Entries shown:
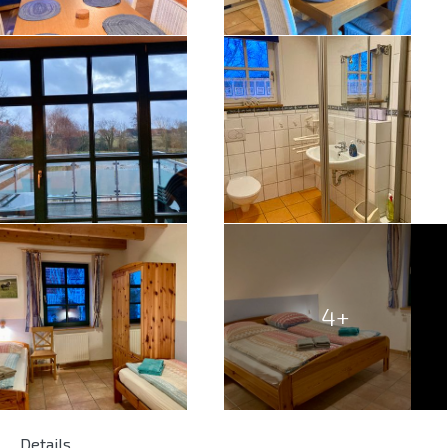
4+
Details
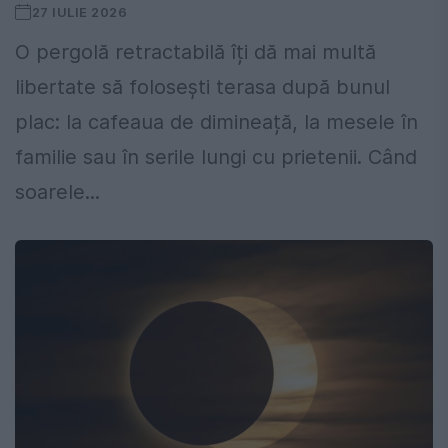
27 IULIE 2026
O pergolă retractabilă îți dă mai multă
libertate să folosești terasa după bunul
plac: la cafeaua de dimineață, la mesele în
familie sau în serile lungi cu prietenii. Când
soarele...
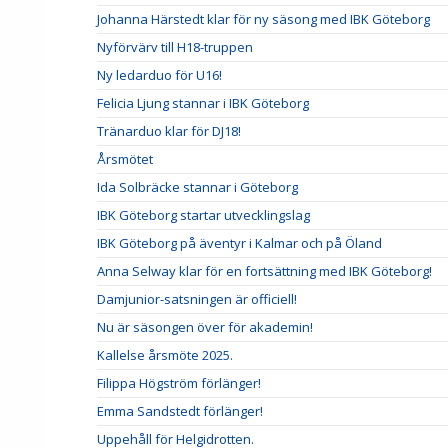
Johanna Härstedt klar för ny säsong med IBK Göteborg
Nyförvärv till H18-truppen
Ny ledarduo för U16!
Felicia Ljung stannar i IBK Göteborg
Tränarduo klar för DJ18!
Årsmötet
Ida Solbräcke stannar i Göteborg
IBK Göteborg startar utvecklingslag
IBK Göteborg på äventyr i Kalmar och på Öland
Anna Selway klar för en fortsättning med IBK Göteborg!
Damjunior-satsningen är officiell!
Nu är säsongen över för akademin!
Kallelse årsmöte 2025.
Filippa Högström förlänger!
Emma Sandstedt förlänger!
Uppehåll för Helgidrotten.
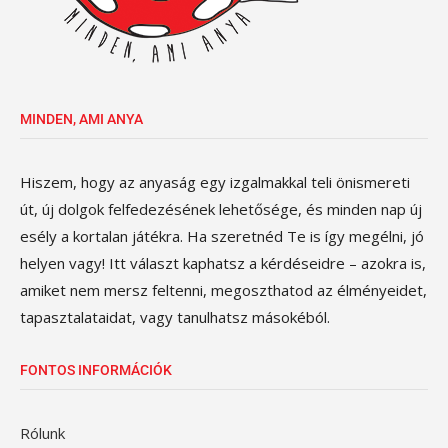
MINDEN, AMI ANYA
Hiszem, hogy az anyaság egy izgalmakkal teli önismereti
út, új dolgok felfedezésének lehetősége, és minden nap új
esély a kortalan játékra. Ha szeretnéd Te is így megélni, jó
helyen vagy! Itt választ kaphatsz a kérdéseidre – azokra is,
amiket nem mersz feltenni, megoszthatod az élményeidet,
tapasztalataidat, vagy tanulhatsz másokéból.
FONTOS INFORMÁCIÓK
Rólunk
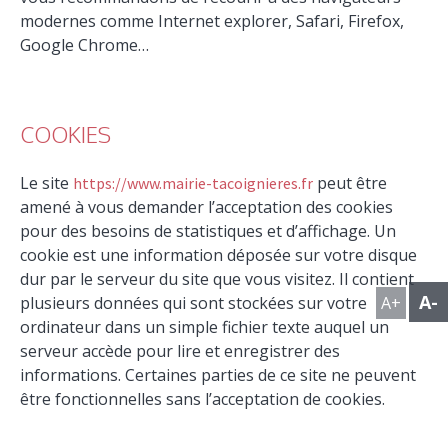
modernes comme Internet explorer, Safari, Firefox,
Google Chrome…
COOKIES
Le site
peut être
https://www.mairie-tacoignieres.fr
amené à vous demander l’acceptation des cookies
pour des besoins de statistiques et d’affichage. Un
cookie est une information déposée sur votre disque
dur par le serveur du site que vous visitez. Il contient
A-
plusieurs données qui sont stockées sur votre
A+
ordinateur dans un simple fichier texte auquel un
serveur accède pour lire et enregistrer des
informations. Certaines parties de ce site ne peuvent
être fonctionnelles sans l’acceptation de cookies.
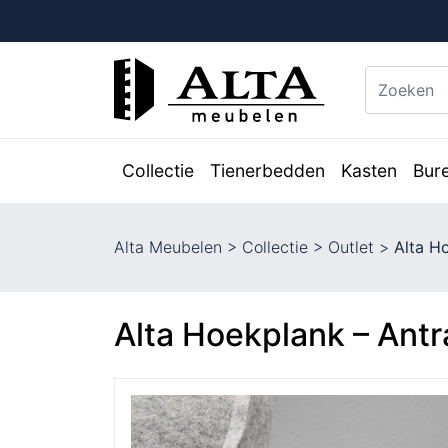
Collectie
Tienerbedden
Kasten
Bur
Alta Meubelen
>
Collectie
>
Outlet
>
Alta H
Alta Hoekplank – Ant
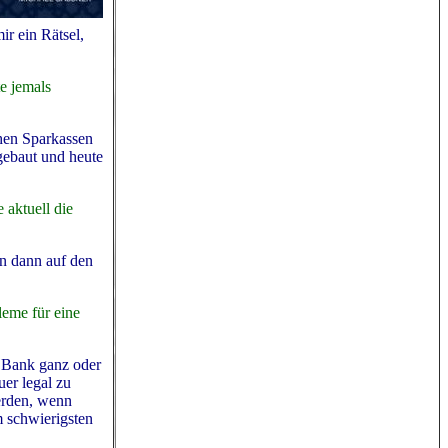
ir ein Rätsel,
te jemals
chen Sparkassen
gebaut und heute
 aktuell die
en dann auf den
leme für eine
e Bank ganz oder
er legal zu
erden, wenn
m schwierigsten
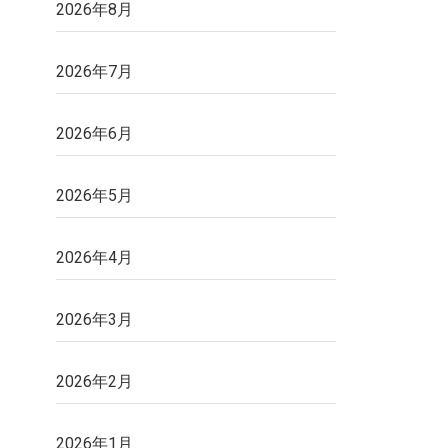
2026年8月
2026年7月
2026年6月
2026年5月
2026年4月
2026年3月
2026年2月
2026年1月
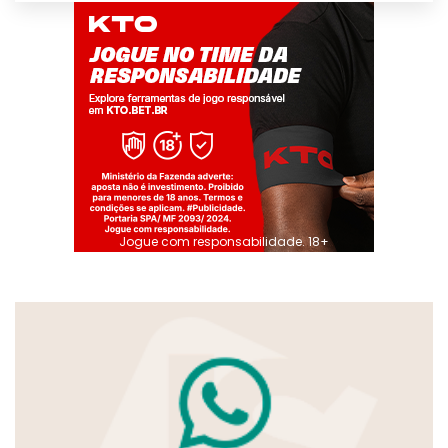
Jogue com responsabilidade. 18+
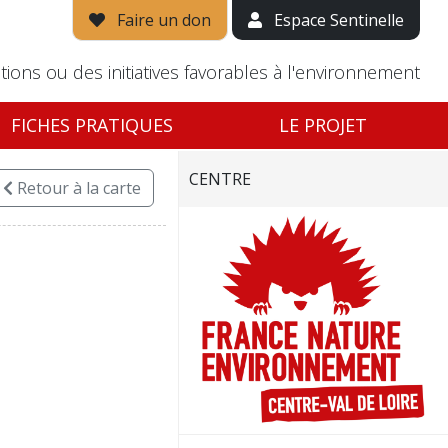
Faire un don
Espace Sentinelle
tions ou des initiatives favorables à l'environnement
FICHES PRATIQUES
LE PROJET
CENTRE
Retour
à la carte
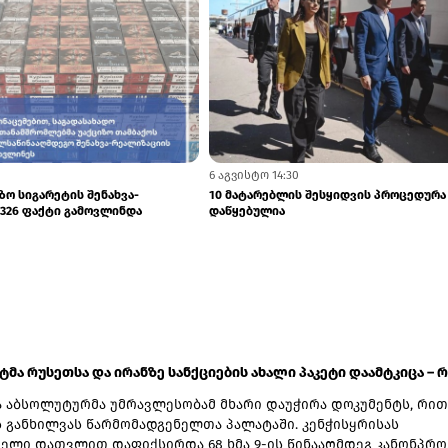
6 აგვისტო 14:30
ზო სიგარეტის შენახვა-
10 მატარებლის შესყიდვის პროცედურა
326 ფაქტი გამოვლინდა
დაწყებულია
ატმა რუსეთსა და ირანზე სანქციების ახალი პაკეტი დაამტკიცა – რ.
 აბსოლუტურმა უმრავლესობამ მხარი დაუჭირა დოკუმენტს, რით
ს განხილვას წარმომადგენელთა პალატაში. კენჭისყრისას
ელი დათვლით დაფიქსირდა 68 ხმა 9-ის წინააღმდეგ კანონპრო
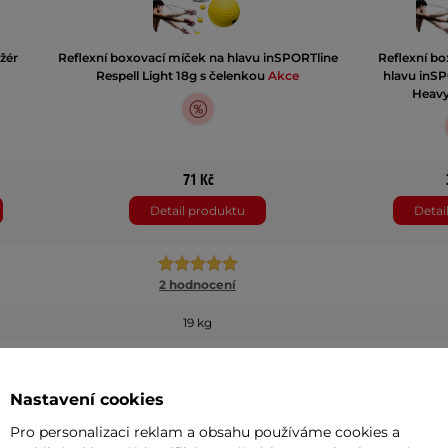
žér
Reflexní boxovací míček na hlavu inSPORTline
Reflexní b
Respell Light 18g s čelenkou
Akce
hlavu inSP
Heav
71 Kč
Detail produktu
Detai
2 hodnocení
19 kg
Nastavení cookies
142 cm
Pro personalizaci reklam a obsahu používáme cookies a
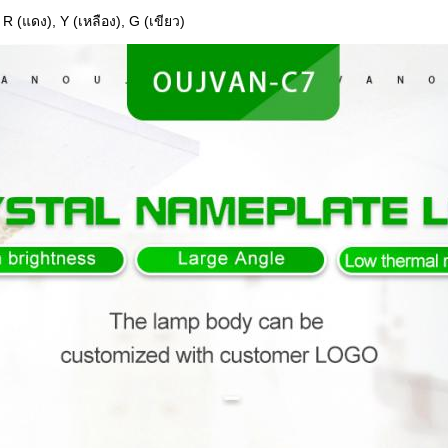
 R (แดง), Y (เหลือง), G (เขียว)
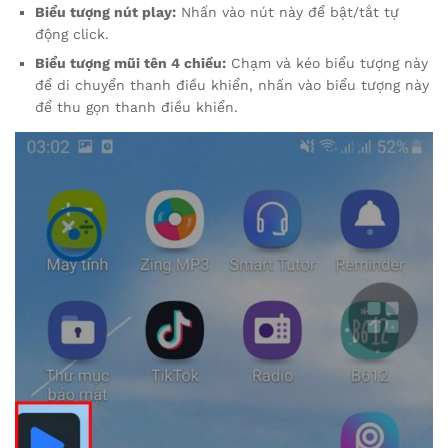
Biểu tượng nút play:
Nhấn vào nút này để bật/tắt tự
động click.
Biểu tượng mũi tên 4 chiều:
Chạm và kéo biểu tượng này
để di chuyển thanh điều khiển, nhấn vào biểu tượng này
để thu gọn thanh điều khiển.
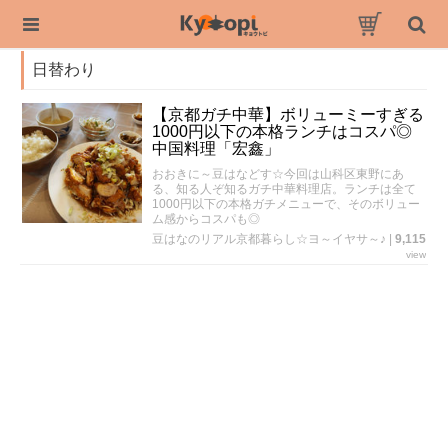
日替わり
【京都ガチ中華】ボリューミーすぎる
1000円以下の本格ランチはコスパ◎
中国料理「宏鑫」
おおきに～豆はなどす☆今回は山科区東野にあ
る、知る人ぞ知るガチ中華料理店。ランチは全て
1000円以下の本格ガチメニューで、そのボリュー
ム感からコスパも◎
豆はなのリアル京都暮らし☆ヨ～イヤサ～♪
|
9,115
view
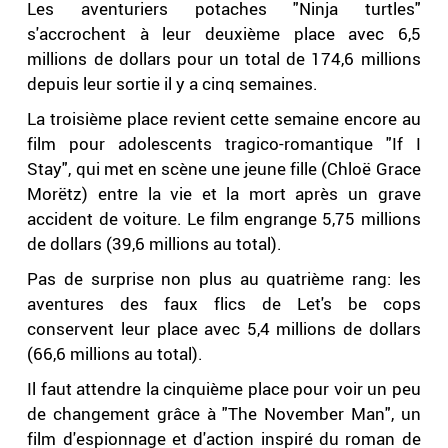
Les aventuriers potaches "Ninja turtles"
s'accrochent à leur deuxième place avec 6,5
millions de dollars pour un total de 174,6 millions
depuis leur sortie il y a cinq semaines.
La troisième place revient cette semaine encore au
film pour adolescents tragico-romantique "If I
Stay", qui met en scène une jeune fille (Chloë Grace
Morëtz) entre la vie et la mort après un grave
accident de voiture. Le film engrange 5,75 millions
de dollars (39,6 millions au total).
Pas de surprise non plus au quatrième rang: les
aventures des faux flics de Let's be cops
conservent leur place avec 5,4 millions de dollars
(66,6 millions au total).
Il faut attendre la cinquième place pour voir un peu
de changement grâce à "The November Man", un
film d'espionnage et d'action inspiré du roman de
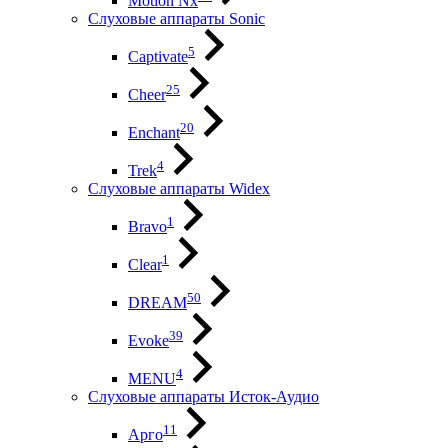
Motion Nx
Слуховые аппараты Sonic
5
Captivate
25
Cheer
20
Enchant
4
Trek
Слуховые аппараты Widex
1
Bravo
1
Clear
50
DREAM
39
Evoke
4
MENU
Слуховые аппараты Исток-Аудио
11
Арго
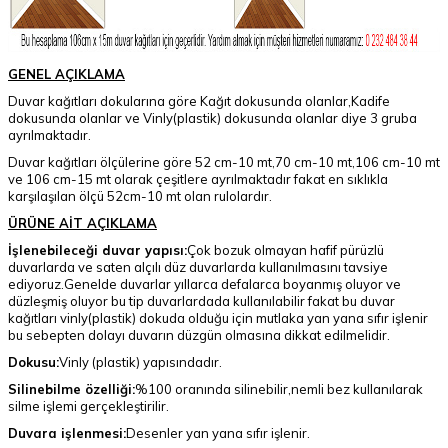
GENEL AÇIKLAMA
Duvar kağıtları dokularına göre Kağıt dokusunda olanlar,Kadife
dokusunda olanlar ve Vinly(plastik) dokusunda olanlar diye 3 gruba
ayrılmaktadır.
Duvar kağıtları ölçülerine göre 52 cm-10 mt,70 cm-10 mt,106 cm-10 mt
ve 106 cm-15 mt olarak çeşitlere ayrılmaktadır fakat en sıklıkla
karşılaşılan ölçü 52cm-10 mt olan rulolardır.
ÜRÜNE AİT AÇIKLAMA
İşlenebileceği duvar yapısı:
Çok bozuk olmayan hafif pürüzlü
duvarlarda ve saten alçılı düz duvarlarda kullanılmasını tavsiye
ediyoruz.Genelde duvarlar yıllarca defalarca boyanmış oluyor ve
düzleşmiş oluyor bu tip duvarlardada kullanılabilir fakat bu duvar
kağıtları vinly(plastik) dokuda olduğu için mutlaka yan yana sıfır işlenir
bu sebepten dolayı duvarın düzgün olmasına dikkat edilmelidir.
Dokusu:
Vinly (plastik) yapısındadır.
Silinebilme özelliği:
%100 oranında silinebilir,nemli bez kullanılarak
silme işlemi gerçekleştirilir.
Duvara işlenmesi:
Desenler yan yana sıfır işlenir.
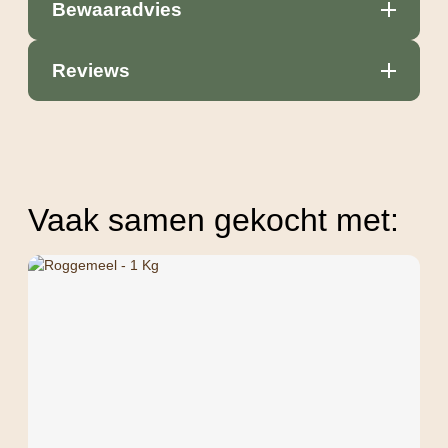
Bewaaradvies
Reviews
Vaak samen gekocht met:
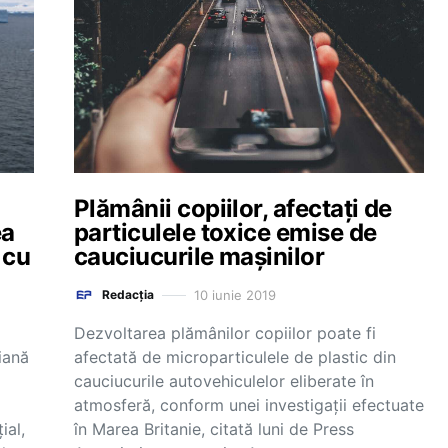
Plămânii copiilor, afectați de
ea
particulele toxice emise de
 cu
cauciucurile mașinilor
10 iunie 2019
Redacția
Dezvoltarea plămânilor copiilor poate fi
iană
afectată de microparticulele de plastic din
cauciucurile autovehiculelor eliberate în
atmosferă, conform unei investigaţii efectuate
ial,
în Marea Britanie, citată luni de Press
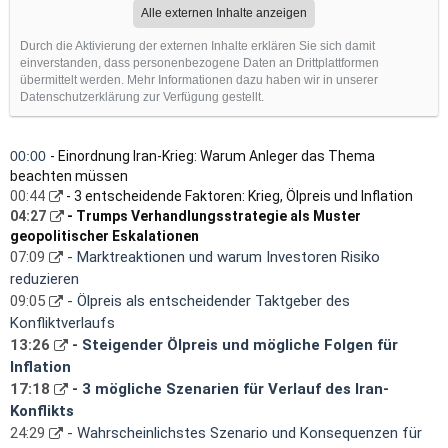
Alle externen Inhalte anzeigen
Durch die Aktivierung der externen Inhalte erklären Sie sich damit
einverstanden, dass personenbezogene Daten an Drittplattformen
übermittelt werden. Mehr Informationen dazu haben wir in unserer
Datenschutzerklärung zur Verfügung gestellt.
00:00
- Einordnung Iran-Krieg: Warum Anleger das Thema
beachten müssen
00:44
- 3 entscheidende Faktoren: Krieg, Ölpreis und Inflation
04:27
- Trumps Verhandlungsstrategie als Muster
geopolitischer Eskalationen
07:09
- Marktreaktionen und warum Investoren Risiko
reduzieren
09:05
- Ölpreis als entscheidender Taktgeber des
Konfliktverlaufs
13:26
- Steigender Ölpreis und mögliche Folgen für
Inflation
17:18
- 3 mögliche Szenarien für Verlauf des Iran-
Konflikts
24:29
- Wahrscheinlichstes Szenario und Konsequenzen für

About this exercise:
Give the number of lines in the records that contain the string "förlänger", and nothing besides.

Written response:
2